Dr. Illya Kozyrev, Autor des Buches "Moskau – das dritte Rom", hat an diesem Abend sein neues Buch vorgestellt. Es handelt sich dabei um eine Dissertation mit der Kozyrev an der Universität Vechta promoviert hat. Das Buch berichtet über die politische Theorie vom dritten Rom mit ihren Auswirkungen auf die Identität der Russen und die russische Politik, sowohl was die Innenpolitik, als auch die Außenpolitik anbelangt. 

Die Präsentation begann mit der Entstehung der Theorie des "dritten Roms", nachdem das "erste Rom" (des weströmischen Reiches) und das "zweite Rom" (Byzanz) untergegangen waren. Es waren nicht nur die Zaren, die sich im Verlauf der russischen Geschichte dieser religiös-politischen Theorie bedienten, um ihren Einfluss auszuweiten bzw. zu festigen, sogar Stalin und nicht zuletzt Putin wussten bzw. wissen um die Kraft dieser Zauberformel und nützen sie zur Konsolidierung ihrer Macht. 

Nicht nur beiläufig beschäftigte sich der Autor auch mit der Identitätskrise der heutigen Russen und einem neu erwachenden Nationalbewusstsein.

Der Vortrag wurde bereichert durch einen Ausschnitt aus dem legenderen sowjetischen Film "Iwan der Schreckliche" aus dem Jahre 1945 von Sergej M. Eisenstein: Hier geht es um die Krönungsrede mit der Ernennung Moskaus zum dritten Rom.
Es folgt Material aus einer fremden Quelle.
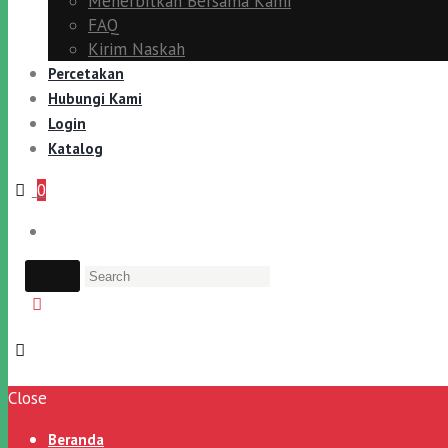
Menerbitkan Bersama Kami
FAQ
Kirim Naskah
Percetakan
Hubungi Kami
Login
Katalog
0
Close
Beranda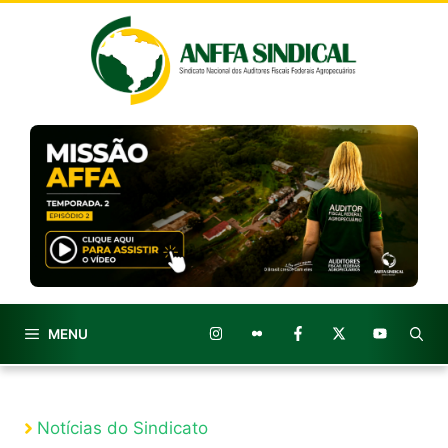
Pular
para
o
conteúdo
MENU
Notícias do Sindicato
Besonderes Interesse erweckten bei den vielen Gästen die Intervievs mit dem Ständigen Vertreter des Moskauer Patriarchats in Deutschland, Erzbischof Longin v. Klin, sowie mit dem Russlandredakteur der Frankfurter Rundschau, Florian Hassel und mit Dr. Werner Hoyer, dem Staatsminister im Auswärtigen Amt, die Kozyrev allesamt für die Vorbereitung seiner Arbeit durchgeführt hatte.

Auf die Präsentation folgte eine leidenschaftliche Diskussion, die vom Vorsitzenden des Vereins IRWA, Dr. Edgar Flick, moderiert wurde. Es wurden die verschiedensten Fragen gestellt, wie z.B.: "Darf man bei einer wissenschaftlichen Arbeit den Quellen aus Russland überhaupt vertrauen?", bis hin zu den "Folgen aus der wachsenden Annäherung der Russisch-Orthodoxen Kirche an den russischen Staat".